もっとも、無制限に認められているわけではなく、一定の条件を満たした場合においてだが、大半の国では、まだ法的に認められていない。

アメリカでも、州によって、見解が違ったりする、宗教的にも、医師の倫理上でも、なかなか結論の出ないテーマである事は確か。

先週、米国のミシガン州で、安楽死を推進した医師、Dr. Jack Kevorkianが、第二級殺人罪の判決を受けた。

現在70歳になる、Kevorkianは、自己の申告ベースでは、いままでに130件の、安楽死を手がけたと言っている。

彼は、安楽死の為に、「自殺装置」なるものを発明し、それを安楽死を希望する患者に使い続けた。


この、Kevorkian氏は、医師見習いの時代から、人間の死に、異常なまでの、観察意欲を持ち、病院に死期の近づいた患者がいると、その死の瞬間を克明に観察していたという。

その他にも、民族問題について、過激な発言をする事もあり、正常な感覚の持ち主かどうかという点でも、議論が多かった人ではあった。

それもあり、医師免許は既に剥奪されているのだが、裁判での、Kevorkian氏の主張は、無罪であり、苦しむ患者を、苦悩から解放してあげたという、論点が、殺人罪に問われるのかが、長い間争点になっていた。

彼が、自分の患者の自殺幇助をし、死に至る過程をビデオテープにおさめ、CBSが、公開したことから、この裁判が急に注目を浴びるようになった。


Kevorkian氏は、あくまでも、医療行為として適正な処置をしたと主張。

患者が、耐え切れない痛みから逃れるために、自ずから死を希望したと、遺族も「Kevorkian氏に、安楽死の措置をとってもらって、感謝している」と証言するに至り、非常にむずかしい裁判となった。

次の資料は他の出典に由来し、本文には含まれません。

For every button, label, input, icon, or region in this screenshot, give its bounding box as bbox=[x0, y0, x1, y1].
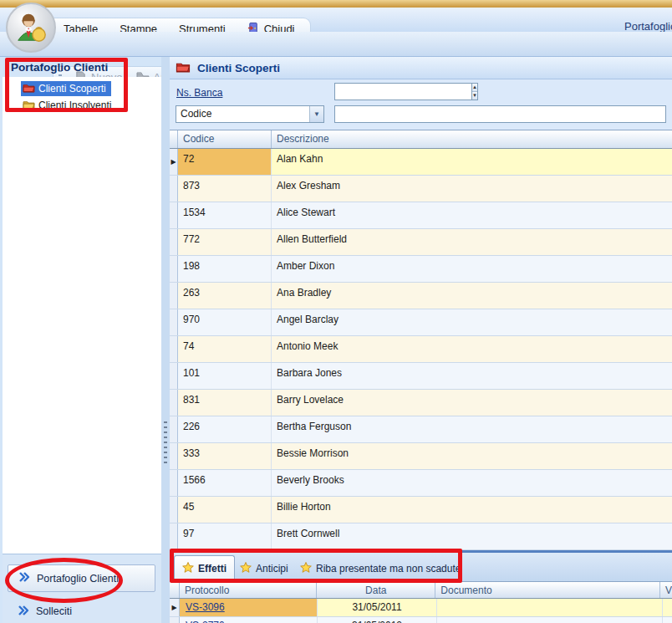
cell-documento[interactable] bbox=[437, 617, 663, 623]
table-row[interactable]: 1566Beverly Brooks bbox=[170, 470, 672, 497]
cell-codice[interactable]: 772 bbox=[178, 229, 272, 255]
row-selector bbox=[170, 229, 178, 255]
cell-descrizione[interactable]: Amber Dixon bbox=[272, 256, 672, 282]
cell-descrizione[interactable]: Bessie Morrison bbox=[272, 443, 672, 469]
column-header-documento[interactable]: Documento bbox=[435, 582, 660, 598]
cell-protocollo[interactable]: VS-2770 bbox=[180, 617, 318, 623]
search-input[interactable] bbox=[334, 105, 666, 123]
menu-bar: Tabelle Stampe Strumenti Chiudi Portafog… bbox=[0, 8, 672, 32]
chevrons-right-icon bbox=[18, 605, 29, 618]
table-row[interactable]: 263Ana Bradley bbox=[170, 283, 672, 309]
row-selector-header bbox=[170, 582, 180, 598]
cell-descrizione[interactable]: Antonio Meek bbox=[272, 336, 672, 362]
cell-codice[interactable]: 101 bbox=[178, 363, 272, 389]
cell-descrizione[interactable]: Ana Bradley bbox=[272, 283, 672, 309]
ns-banca-link[interactable]: Ns. Banca bbox=[176, 87, 222, 99]
cell-descrizione[interactable]: Brett Cornwell bbox=[272, 523, 672, 549]
table-row[interactable]: 831Barry Lovelace bbox=[170, 390, 672, 416]
row-selector-header bbox=[170, 130, 178, 148]
cell-codice[interactable]: 333 bbox=[178, 443, 272, 469]
column-header-protocollo[interactable]: Protocollo bbox=[180, 582, 317, 598]
row-selector bbox=[170, 443, 178, 469]
cell-codice[interactable]: 263 bbox=[178, 283, 272, 309]
sidebar-tree: Clienti Scoperti Clienti Insolventi bbox=[3, 77, 161, 554]
cell-descrizione[interactable]: Alex Gresham bbox=[272, 176, 672, 202]
ns-banca-spinedit: ▲ ▼ bbox=[334, 83, 418, 100]
cell-codice[interactable]: 873 bbox=[178, 176, 272, 202]
table-row[interactable]: 772Allen Butterfield bbox=[170, 229, 672, 256]
column-header-data[interactable]: Data bbox=[317, 582, 435, 598]
table-row[interactable]: VS-277031/05/2012 bbox=[170, 617, 672, 623]
row-selector bbox=[170, 202, 178, 228]
row-selector bbox=[170, 390, 178, 416]
splitter[interactable] bbox=[161, 57, 170, 623]
row-selector bbox=[170, 363, 178, 389]
cell-codice[interactable]: 72 bbox=[178, 149, 272, 175]
window-title: Portafoglio bbox=[624, 20, 672, 33]
cell-data[interactable]: 31/05/2012 bbox=[318, 617, 437, 623]
column-header-v-clipped[interactable]: V bbox=[660, 582, 672, 598]
folder-red-icon bbox=[176, 61, 191, 75]
table-row[interactable]: 226Bertha Ferguson bbox=[170, 416, 672, 443]
cell-descrizione[interactable]: Alan Kahn bbox=[272, 149, 672, 175]
user-money-icon bbox=[13, 10, 48, 45]
table-row[interactable]: 97Brett Cornwell bbox=[170, 523, 672, 550]
ns-banca-input[interactable] bbox=[334, 83, 471, 100]
cell-codice[interactable]: 74 bbox=[178, 336, 272, 362]
cell-documento[interactable] bbox=[437, 599, 663, 616]
row-selector bbox=[170, 176, 178, 202]
cell-codice[interactable]: 198 bbox=[178, 256, 272, 282]
cell-codice[interactable]: 831 bbox=[178, 390, 272, 416]
spin-up-button[interactable]: ▲ bbox=[472, 84, 477, 91]
cell-codice[interactable]: 970 bbox=[178, 309, 272, 335]
cell-descrizione[interactable]: Alice Stewart bbox=[272, 202, 672, 228]
column-header-codice[interactable]: Codice bbox=[178, 130, 272, 148]
cell-descrizione[interactable]: Angel Barclay bbox=[272, 309, 672, 335]
cell-descrizione[interactable]: Barbara Jones bbox=[272, 363, 672, 389]
detail-grid-header: Protocollo Data Documento V bbox=[170, 581, 672, 599]
cell-descrizione[interactable]: Bertha Ferguson bbox=[272, 416, 672, 442]
row-selector: ▶ bbox=[170, 149, 178, 175]
table-row[interactable]: ▶VS-309631/05/2011 bbox=[170, 599, 672, 617]
application-button[interactable] bbox=[6, 3, 56, 53]
cell-v[interactable] bbox=[663, 599, 672, 616]
table-row[interactable]: 74Antonio Meek bbox=[170, 336, 672, 363]
window-top-frame bbox=[0, 0, 672, 8]
row-selector bbox=[170, 336, 178, 362]
column-header-descrizione[interactable]: Descrizione bbox=[272, 130, 672, 148]
protocollo-link[interactable]: VS-3096 bbox=[186, 601, 225, 613]
cell-codice[interactable]: 45 bbox=[178, 497, 272, 523]
cell-v[interactable] bbox=[663, 617, 672, 623]
cell-codice[interactable]: 97 bbox=[178, 523, 272, 549]
table-row[interactable]: 198Amber Dixon bbox=[170, 256, 672, 283]
row-selector bbox=[170, 617, 180, 623]
table-row[interactable]: 101Barbara Jones bbox=[170, 363, 672, 390]
cell-descrizione[interactable]: Beverly Brooks bbox=[272, 470, 672, 496]
field-selector-combo[interactable]: Codice ▼ bbox=[176, 105, 324, 123]
cell-data[interactable]: 31/05/2011 bbox=[318, 599, 437, 616]
page-title: Clienti Scoperti bbox=[197, 62, 280, 74]
row-selector bbox=[170, 497, 178, 523]
spin-down-button[interactable]: ▼ bbox=[472, 91, 477, 100]
grid-header: Codice Descrizione bbox=[170, 130, 672, 149]
splitter-grip[interactable] bbox=[164, 421, 167, 465]
table-row[interactable]: 873Alex Gresham bbox=[170, 176, 672, 202]
nav-solleciti-button[interactable]: Solleciti bbox=[18, 601, 72, 621]
table-row[interactable]: ▶72Alan Kahn bbox=[170, 149, 672, 176]
table-row[interactable]: 45Billie Horton bbox=[170, 497, 672, 523]
cell-descrizione[interactable]: Barry Lovelace bbox=[272, 390, 672, 416]
cell-codice[interactable]: 1534 bbox=[178, 202, 272, 228]
table-row[interactable]: 1534Alice Stewart bbox=[170, 202, 672, 229]
annotation-tabs-box bbox=[170, 549, 462, 583]
table-row[interactable]: 970Angel Barclay bbox=[170, 309, 672, 336]
row-selector bbox=[170, 470, 178, 496]
table-row[interactable]: 333Bessie Morrison bbox=[170, 443, 672, 470]
cell-codice[interactable]: 1566 bbox=[178, 470, 272, 496]
content-header: Clienti Scoperti bbox=[170, 57, 672, 79]
cell-codice[interactable]: 226 bbox=[178, 416, 272, 442]
cell-descrizione[interactable]: Allen Butterfield bbox=[272, 229, 672, 255]
protocollo-link[interactable]: VS-2770 bbox=[186, 620, 225, 623]
chevron-down-icon[interactable]: ▼ bbox=[309, 106, 323, 122]
cell-protocollo[interactable]: VS-3096 bbox=[180, 599, 318, 616]
cell-descrizione[interactable]: Billie Horton bbox=[272, 497, 672, 523]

4月14日に裁判所の下した判決は、「有罪。懲役10年から25年」というものだった。

判決にあたり、裁判長の見解は、

"You can criticize the law,

you can write or lecture against the law, you can speak to the media or petition the voters."

"But you may not break the law, or take the law into your own hands,"

というものだった。

法治国家のあり方とは、まさにこうあるのは、当然だろうと思う。

別の国にいけば、認められるものでも、法がある以上は、罪は罪。


しかし、どうだろう。判決を下した同じ時に、ユーゴスラビアでは、NATOも、セルビアも、死を望んでいない人間を、殺していながら、両者とも、止める気配はない。

武力行使にでていなければ、この短期間に、セルビア側の「民族浄化」活動は、エスカレートしなかっただろうし、難民として逃亡する間に、命を落とす人も、いなかった筈だ。

誤爆で、NATOの爆撃で犠牲になった市民がいるにも関わらず、この攻撃を指揮する人達は、殺人罪で問う事が出来ないのが、やはり法律なのである。